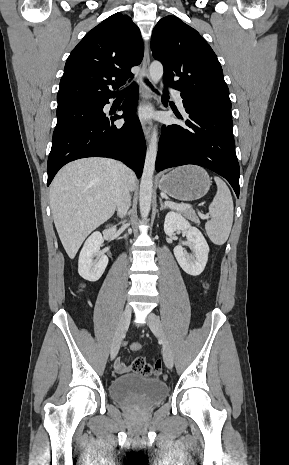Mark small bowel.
Segmentation results:
<instances>
[{
    "label": "small bowel",
    "instance_id": "small-bowel-1",
    "mask_svg": "<svg viewBox=\"0 0 289 465\" xmlns=\"http://www.w3.org/2000/svg\"><path fill=\"white\" fill-rule=\"evenodd\" d=\"M115 370L117 373L123 374L128 372L130 370V367L118 358L115 362Z\"/></svg>",
    "mask_w": 289,
    "mask_h": 465
}]
</instances>
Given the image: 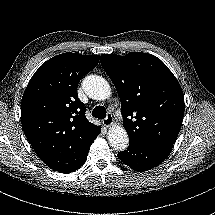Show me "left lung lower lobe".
<instances>
[{
	"mask_svg": "<svg viewBox=\"0 0 215 215\" xmlns=\"http://www.w3.org/2000/svg\"><path fill=\"white\" fill-rule=\"evenodd\" d=\"M173 148V144L141 145L130 143L127 150L119 152V159L136 171H147L163 162Z\"/></svg>",
	"mask_w": 215,
	"mask_h": 215,
	"instance_id": "0a47b994",
	"label": "left lung lower lobe"
}]
</instances>
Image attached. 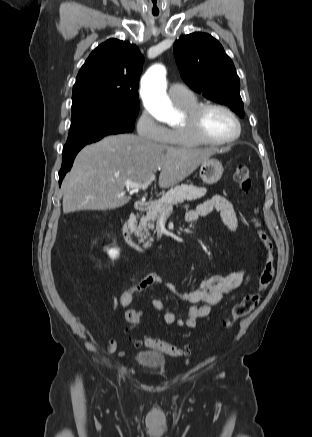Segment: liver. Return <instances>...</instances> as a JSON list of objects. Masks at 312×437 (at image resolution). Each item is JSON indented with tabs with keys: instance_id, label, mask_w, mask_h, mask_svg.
Here are the masks:
<instances>
[{
	"instance_id": "liver-1",
	"label": "liver",
	"mask_w": 312,
	"mask_h": 437,
	"mask_svg": "<svg viewBox=\"0 0 312 437\" xmlns=\"http://www.w3.org/2000/svg\"><path fill=\"white\" fill-rule=\"evenodd\" d=\"M216 149L158 144L133 134L107 136L85 146L62 183L63 211L111 210L127 204L126 180L142 183L160 170L159 187L183 181Z\"/></svg>"
}]
</instances>
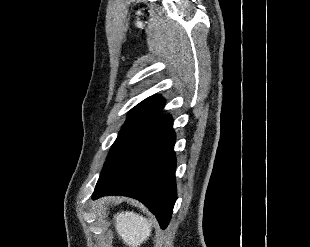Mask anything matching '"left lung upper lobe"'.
<instances>
[{"label": "left lung upper lobe", "mask_w": 310, "mask_h": 247, "mask_svg": "<svg viewBox=\"0 0 310 247\" xmlns=\"http://www.w3.org/2000/svg\"><path fill=\"white\" fill-rule=\"evenodd\" d=\"M164 105L165 102L159 95H153L140 102L130 111L125 124L110 149L102 173L128 143L162 117Z\"/></svg>", "instance_id": "left-lung-upper-lobe-1"}]
</instances>
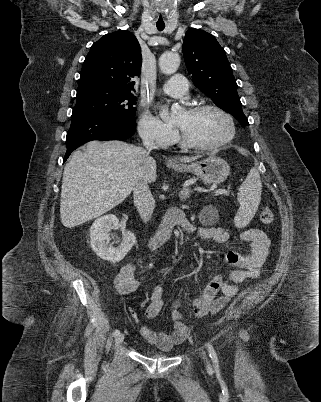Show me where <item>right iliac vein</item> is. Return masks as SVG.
<instances>
[{"instance_id":"63e3f726","label":"right iliac vein","mask_w":321,"mask_h":402,"mask_svg":"<svg viewBox=\"0 0 321 402\" xmlns=\"http://www.w3.org/2000/svg\"><path fill=\"white\" fill-rule=\"evenodd\" d=\"M124 341V334H119L116 338H115V345L118 346L120 345L122 342Z\"/></svg>"}]
</instances>
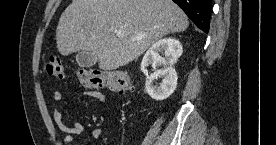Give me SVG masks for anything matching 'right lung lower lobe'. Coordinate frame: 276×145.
<instances>
[{
    "instance_id": "98d812e1",
    "label": "right lung lower lobe",
    "mask_w": 276,
    "mask_h": 145,
    "mask_svg": "<svg viewBox=\"0 0 276 145\" xmlns=\"http://www.w3.org/2000/svg\"><path fill=\"white\" fill-rule=\"evenodd\" d=\"M178 4L195 25L208 33L212 0H173Z\"/></svg>"
}]
</instances>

▬▬▬

• **Work task**:
Starting at the line that holds "Give me SVG" and ending at the last line of the material above, repeat each line exactly, both ends included, and leave the pictures out.

• **Reply to the exercise**:
Give me SVG masks for anything matching 'right lung lower lobe'. Coordinate frame: 276×145.
<instances>
[{
    "instance_id": "98d812e1",
    "label": "right lung lower lobe",
    "mask_w": 276,
    "mask_h": 145,
    "mask_svg": "<svg viewBox=\"0 0 276 145\" xmlns=\"http://www.w3.org/2000/svg\"><path fill=\"white\" fill-rule=\"evenodd\" d=\"M178 4L195 25L208 33L212 0H173Z\"/></svg>"
}]
</instances>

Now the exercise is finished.